Clickable link is in comments below….

Fifty Things We Might Say in the Future

1. It was called blogging. It was hugely popular.
2. We used metal and bits of paper to pay for things back then.
3. People would dry the leaves, roll them up in paper and set fire to them.
4. Quite the opposite. The life insurance was in case you died.
5. You couldn’t sail across the ice caps back then — even in summer.
6. People would save up until they could afford it.
7. You had to type in a query about what you were looking for.
8. C-60, C-90, C-120. It must be some kind of ancient code.

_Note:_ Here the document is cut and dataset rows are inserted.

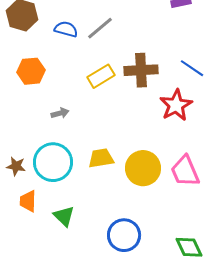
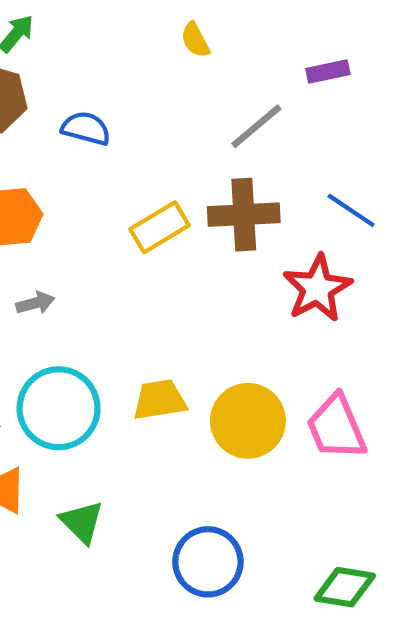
gray line: (100, 28) -> (256, 126), moved
gray arrow: (60, 113) -> (35, 303), moved
green diamond: (189, 247) -> (345, 587), turned -56

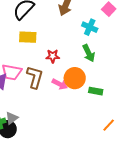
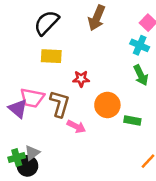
cyan cross: (90, 27) -> (140, 45), moved
green arrow: (89, 53) -> (141, 75), moved
pink arrow: (60, 84) -> (76, 126), moved

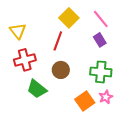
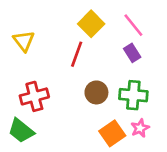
red cross: (25, 60) -> (34, 96), moved
brown circle: (61, 70) -> (96, 92), moved
green trapezoid: (37, 89) -> (21, 131), moved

9. We called them developing nations.
10. Marriage was contractual but with no rolling six-month break clause.
11. Oil? Yes it was cheap. Around $175 a barrel.
12. So you had to write out the amount by hand and then sign it?
13. Twitter? It was a bit like sending a postcard.
14. You could take pictures of your kids without permission.
15. Huh? So you actually had to show up in person to vote?
16. Yes, Belgium was a country back then.
17. It was a fixed household bill. You didn’t pay for it by the litre.
18. We’d all sit down in the same room and watch a single screen.
19. You mean that people used to read every word in a linear fashion?
20. Trade Unions you say. What were they for again?
21. At that time we thought that we were the most intelligent species.
22. Yes, both the textbooks and the exams were still on paper.
23. What do you mean you got lost? How can you possibly get lost?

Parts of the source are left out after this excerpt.